C'est rendu d’autant plus nécessaire qu’il y a une montée significative de la lutte des classes – manifestée par les grèves d'Amazon, des aiguilleurs du ciel et du secteur de l'énergie – et de la contestation sociale comme le montrent les récentes manifestations contre l’attaque des retraites.

S'exprimant lors du débat sur la motion de censure, Sánchez a déclaré que son plan de gouvernement serait basé sur un maintien de la «stabilité institutionnelle, budgétaire, sociale et territoriale» avant de convoquer de nouvelles élections.

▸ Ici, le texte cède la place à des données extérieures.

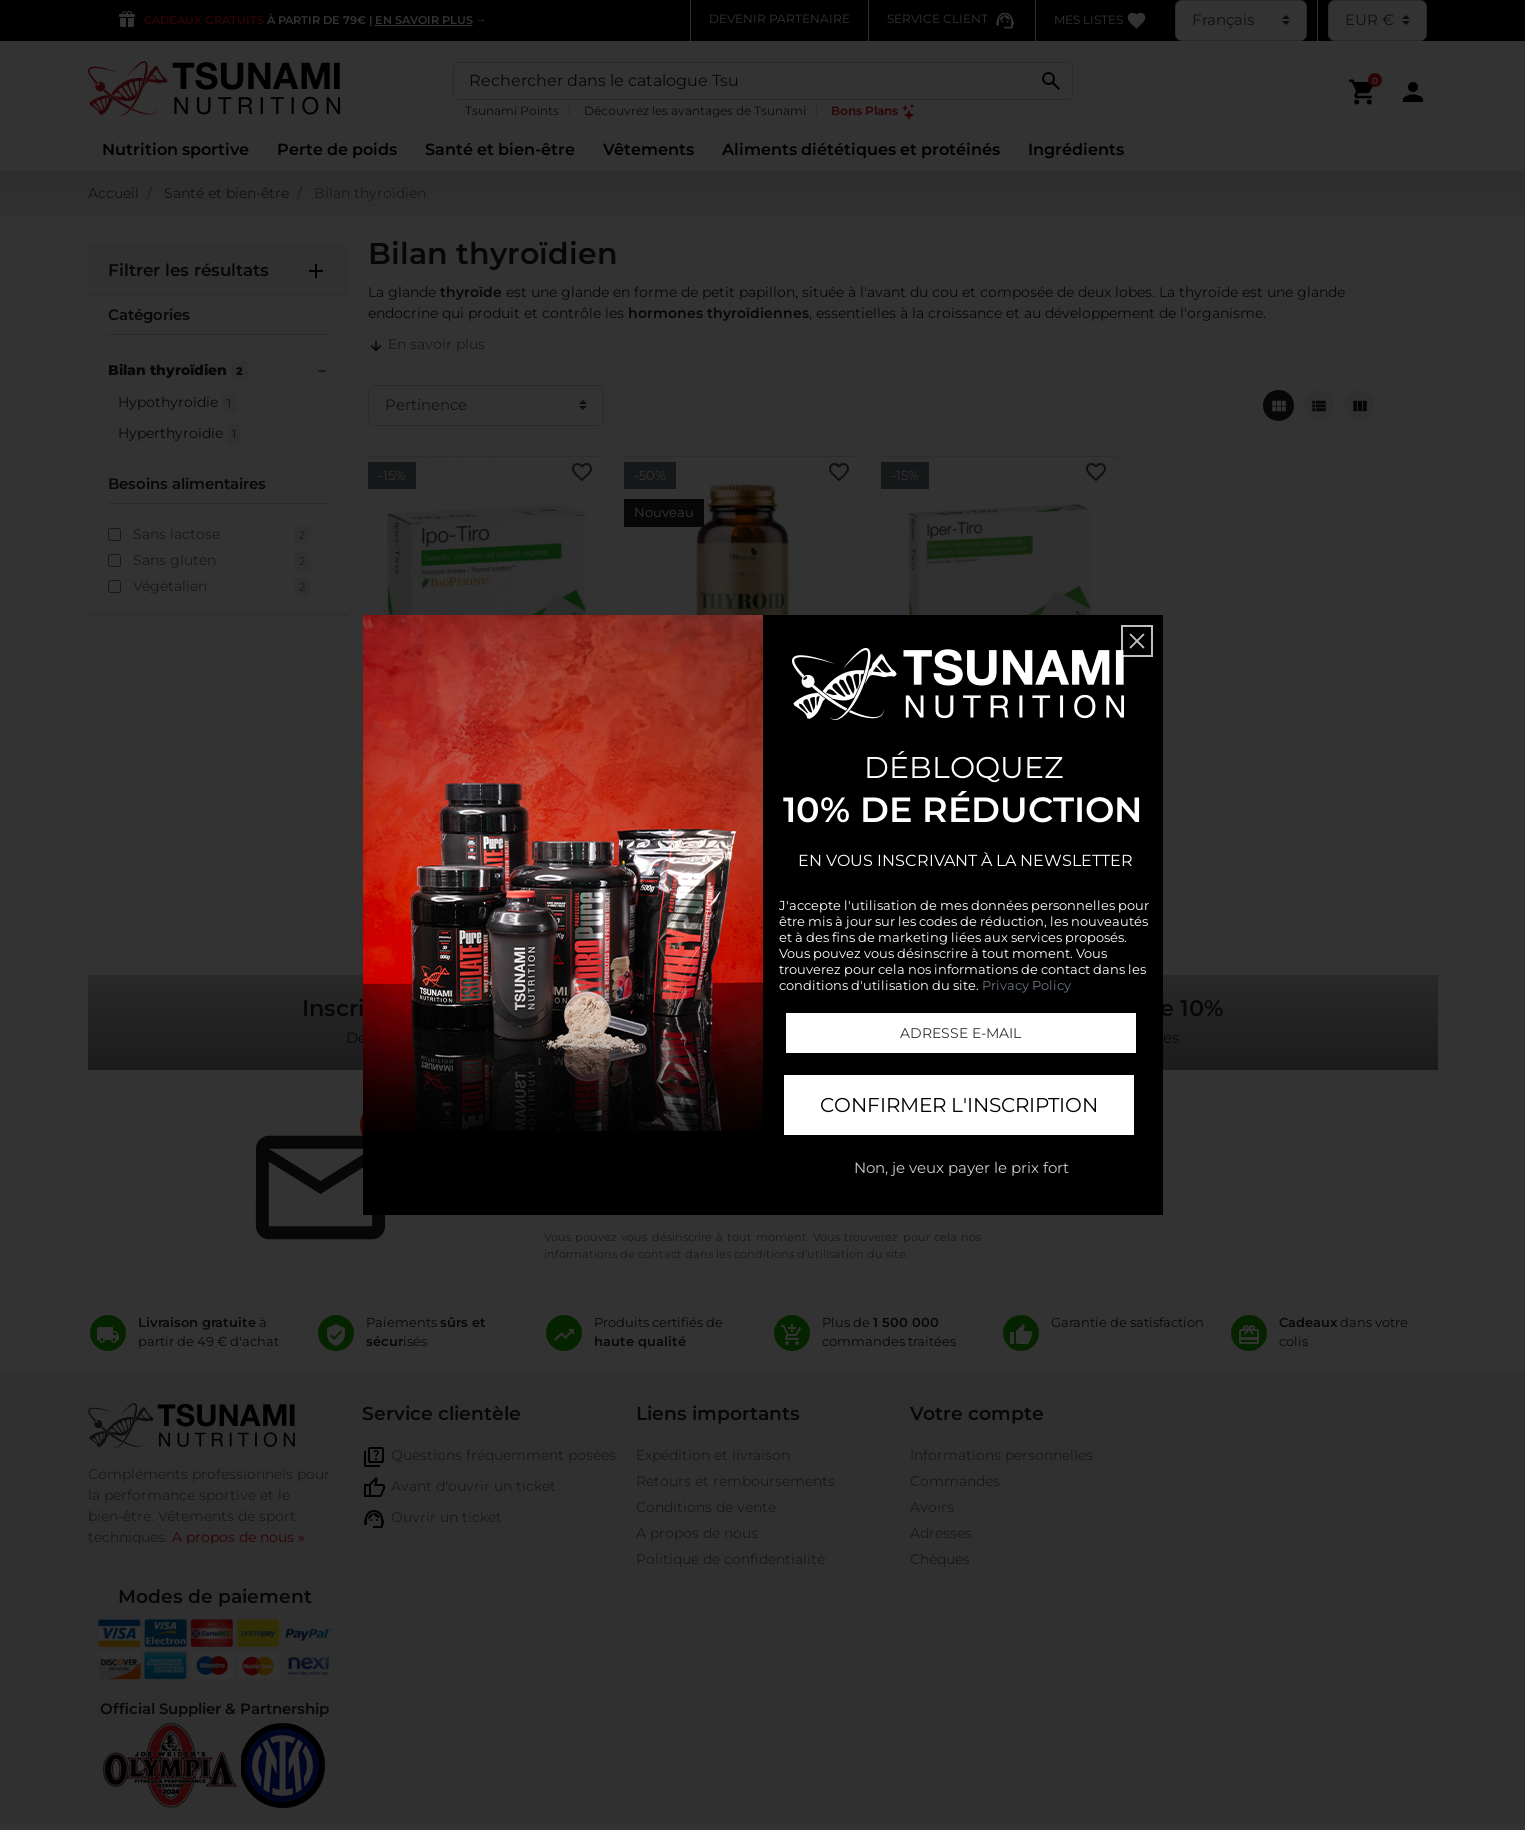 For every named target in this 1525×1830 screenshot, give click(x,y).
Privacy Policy (1026, 985) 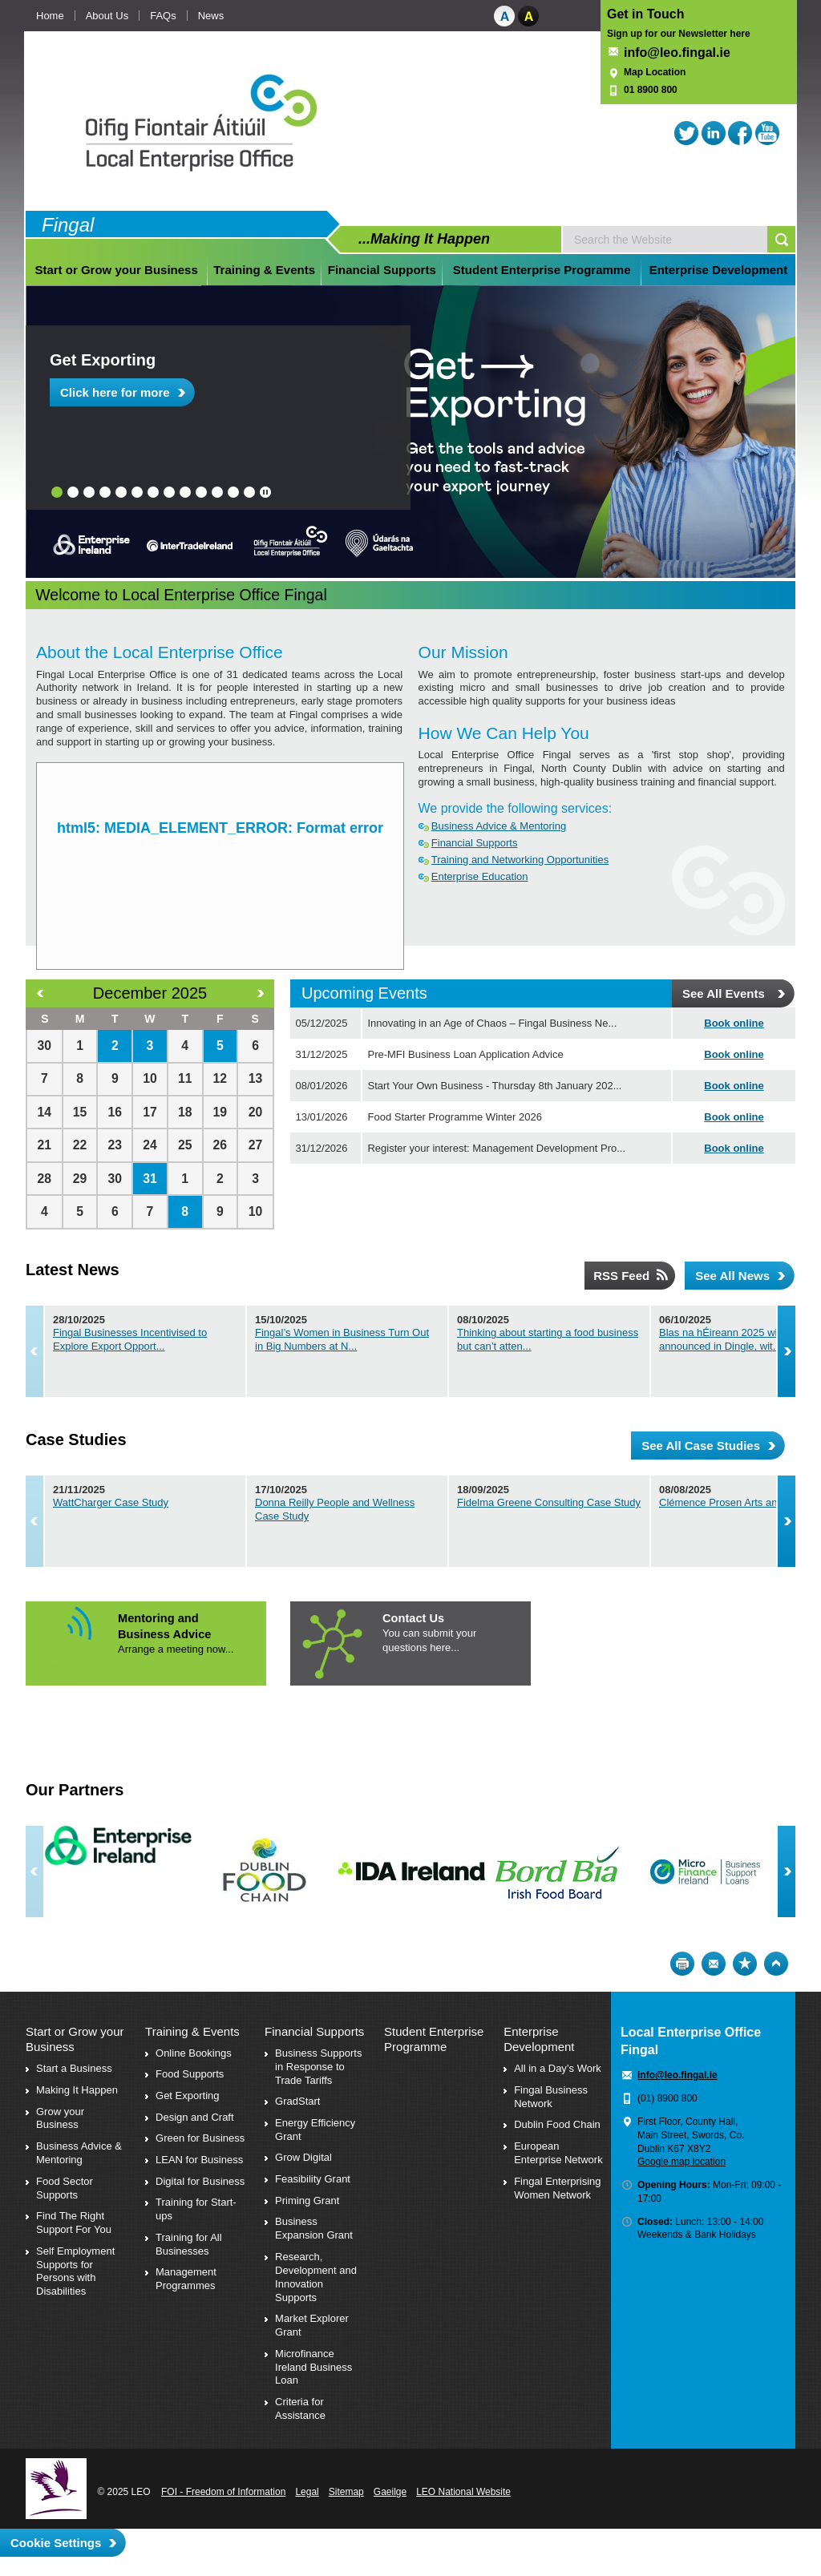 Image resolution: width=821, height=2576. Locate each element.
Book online (733, 1023)
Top (776, 1964)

Aux rugissements d'approbation du groupe PP, qui ont même surpris le chef du PSOE, Sanchez a insisté pour dire que son gouvernement «préserverait le budget général de l'État approuvé par cette Chambre».

Ce budget prévoit d'importantes augmentations des dépenses de l'armée, de la police et des services de renseignement, tandis que sont réduites d'autres dépenses publiques: 13% de moins pour la santé, 27% de moins pour la recherche et le développement technologique, 70% de moins pour l'accès au logement, 35% de moins pour la culture, 58% de moins pour les investissements dans l'infrastructure et zéro financement pour les projets de "mémoire historique" de la Guerre civile.

Podemos a joué le rôle politique clé dans l'accession au pouvoir du PSOE. Son leader, Pablo Iglesias, s'était positionné en tant que meneur de jeu en prônant un règlement politique en Catalogne l'année dernière tout en s'orientant loyalement vers le PSOE alors même que ce dernier soutenait pleinement la répression du PP. Iglesias a exhorté Sanchez à rechercher une «alliance progressiste» avec Podemos et les nationalistes.

Pendant le débat, Iglesias a déclaré: « Merci, Monsieur Sanchez, merci pour le ton d’abord, vous avez fait quelque chose de très courageux ... Vous honore aussi le fait que vous n'ayez pas soutenu le gouvernement PP. Je vous demande de parler de ce que [le leader du parti travailliste Jeremy] Corbyn propose au Royaume-Uni ou [Bernie] Sanders aux États-Unis ... Nous avons travaillé ensemble dans les gouvernements régionaux et les conseils municipaux et ça va bien. Je pense que ce que nous devons faire, c'est gagner les prochaines élections générales ensemble. »

Les affirmations selon lesquelles il y aurait quelque chose de progressiste à une telle alliance ont été réfutées presque immédiatement quand Sanchez a remercié Iglesias pour son soutien « généreux » de la motion « sans avoir négocié quoi que ce soit » – et quand il a fait sa première annonce: un engagement au budget PP auquel Podemos s'opposait! Rajoy a dit que Podemos devrait à présent « manger » le budget du PP avec des frites.

Le PSOE est maintenant à la tête d'un régime minoritaire instable, soutenu par Podemos et les séparatistes et qui se heurtera certainement à la classe ouvrière quand il voudra imposer ses mesures d'austérité radicales et impopulaires.